1. Method for washing filaments, characterized in that the filament to be washed and the washing liquid are conducted in countercurrent, the method comprising at least two washing stages and in each washing stage the filament is washed with fresh washing liquid by means of a washing element (W1, W2) is brought into contact in such a way that only the amount of washing liquid that sticks to the filament itself, for example by adhesion, is transferred to the filament, in each washing stage the washing liquid is then separated from the filaments again and the separated washing liquid (S2) is collected in such a way that it is not mixed with the separated washing liquid from other washing stages of the process, but is used as fresh washing liquid in the washing element (W2) of the preceding washing stage.

2. The method according to claim 1, comprising at least 5 washing stages.

3. The method according to claim 1 or 2, wherein the washing liquid is separated from the filaments in each washing stage by stripping, squeezing or centrifugal elements.

4. The method according to any one of claims 1 to 3, wherein the washing element produces a falling film of washing liquid.

5. The method according to any one of claims 1 to 4, wherein the filaments are lyocell filaments and the washing liquid is water.

6. The method according to any one of claims 1 to 5, wherein the individual washing stages are separated by housing from the other washing stages.

7. The method according to any one of claims 1 to 6, wherein the filaments are guided past the washing element essentially perpendicularly.
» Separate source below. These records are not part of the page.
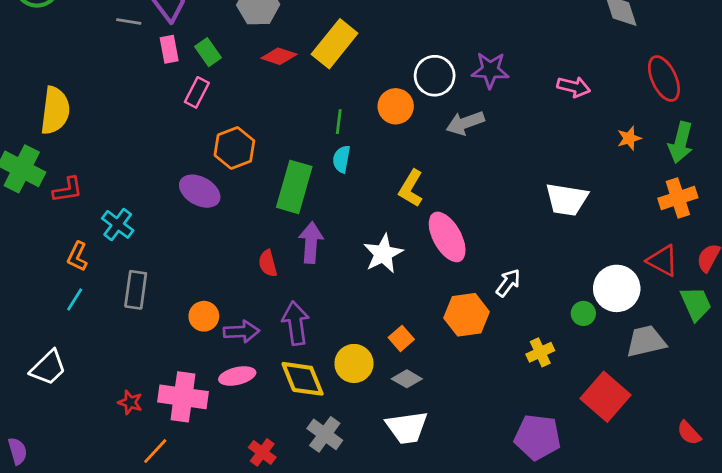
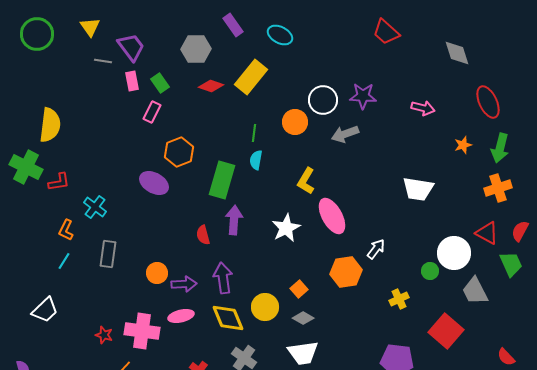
gray trapezoid: (646, 341) -> (475, 291), turned -104

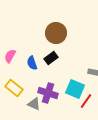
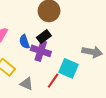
purple cross: (48, 93) -> (41, 51), moved
red line: (86, 101) -> (53, 81), moved

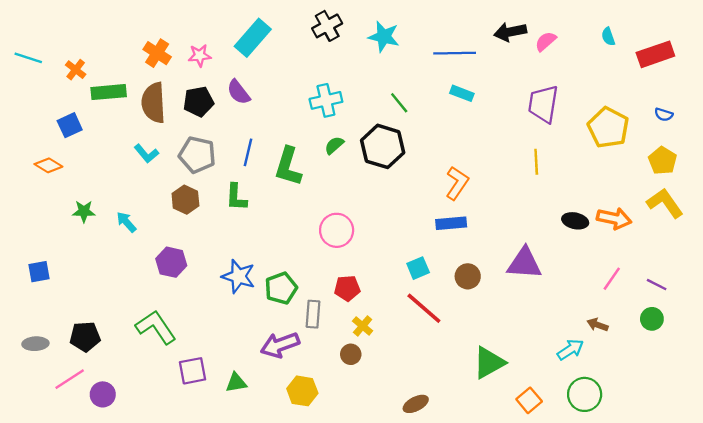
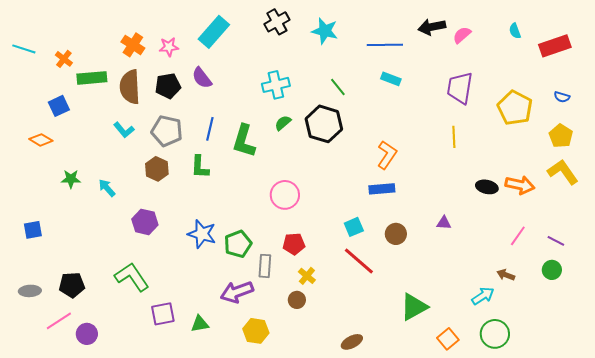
purple triangle: (524, 263) -> (444, 223), size x0.5

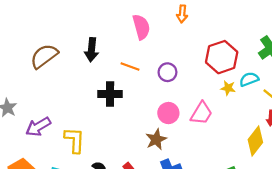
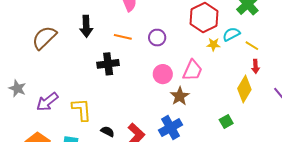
brown star: (156, 139) -> (180, 96), moved

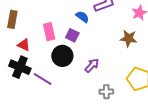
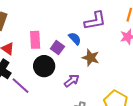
blue semicircle: (82, 17) -> (75, 38), moved
brown star: (129, 38) -> (91, 58), moved

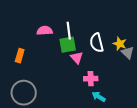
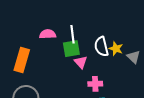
yellow star: (120, 44) -> (116, 49), moved
orange rectangle: (20, 56) -> (22, 60), size x1.6

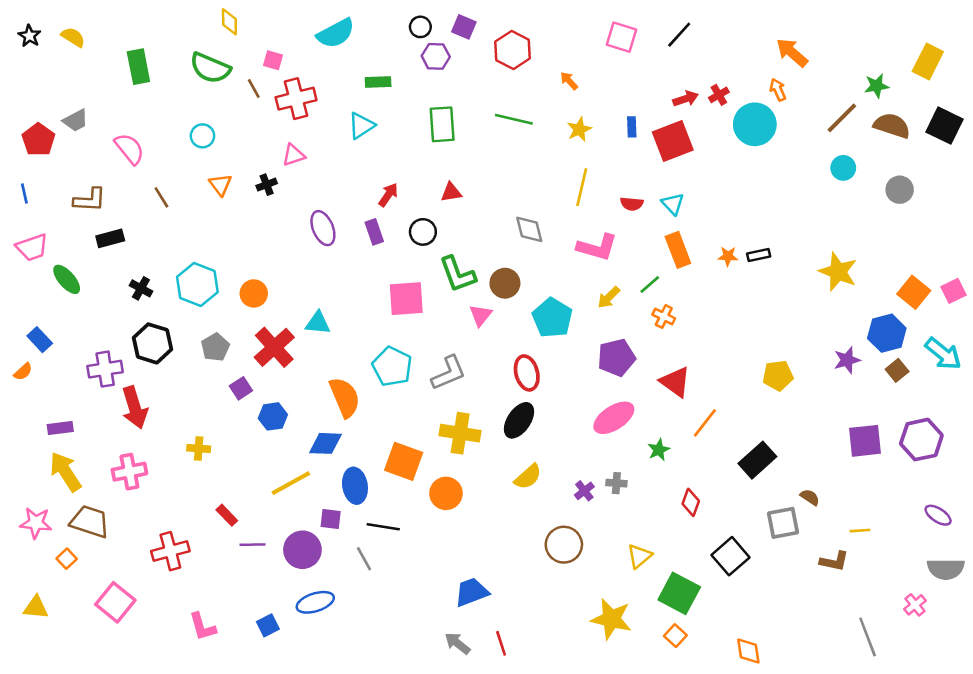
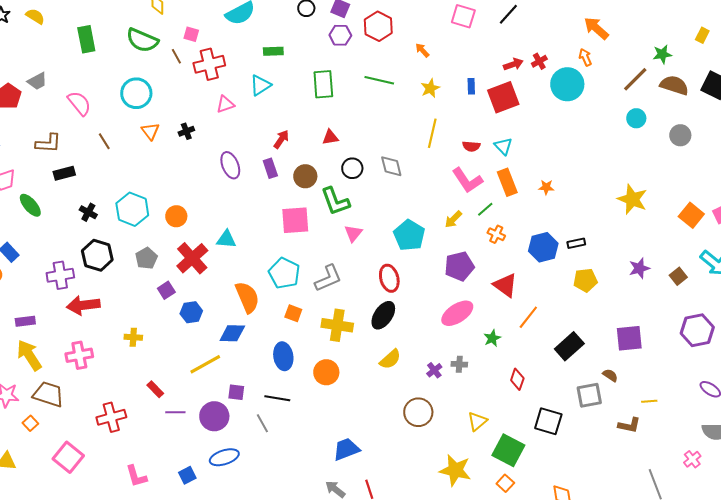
purple hexagon: (436, 56) -> (340, 35), moved
yellow rectangle: (928, 62) -> (702, 35), size x0.6
cyan circle: (202, 136) -> (136, 93), size x1.6
pink triangle: (293, 155) -> (225, 104), moved
black circle: (423, 232) -> (352, 168), moved
pink L-shape: (597, 247) -> (467, 180), moved, turned 40
black rectangle: (759, 255) -> (576, 243), moved
brown circle: (505, 283) -> (305, 176), moved
blue hexagon: (887, 333) -> (543, 247), moved
red arrow: (135, 408) -> (83, 305), turned 100
purple square: (865, 441) -> (629, 338), moved
orange square: (404, 461) -> (293, 313), moved, size x0.6
blue ellipse: (355, 486) -> (283, 356), moved
black square: (730, 556) -> (548, 421), turned -32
8. The method as claimed in one of claims 1 to 7, in which the used washing liquid separated from the method is either purified so that fresh washing liquid is obtained for the last washing stage or is used as a process liquid in filament production.

9. System for washing filaments, the method comprising at least two washing stages and in each washing stage the filament is brought into contact with fresh washing liquid by means of a washing element (W1, W2) in such a way that only the amount of washing liquid is transferred to the filament which sticks to the filament itself, for example by adhesion, the washing liquid is then separated from the filaments again in each washing stage and the separated washing liquid (S2) is collected in such a way that it does not mix with the separated washing liquid speed of other washing stages of the process but is used as fresh washing liquid in the washing element (W2) of the preceding washing stage.

10. System according to claim 9, wherein the washing element is selected from elements for providing a falling film of washing liquid, rollers and/or rollers, which can have a surface structure, preparation thread guides and a combination of ram jet washers and thread guides.

11. System according to claim 9 or 10, wherein the individual washing stages or groups of washing stages are separated from one another by housings.

12. System according to at least one of claims 9 to 11, wherein the washing liquid is separated from the filaments by scrapers, squeezing mechanisms and/or centrifugal goods.

13. System according to at least one of claims 9 to 12, wherein the supply of the washing liquid to the washing elements takes place by pumps.

14. System according to at least one of claims 9 to 13, wherein the washing liquid is provided for each washing stage in storage chambers.

15. System according to at least one of claims 11 to 14, wherein each housing has an outlet for the washing liquid used in the respective washing stage.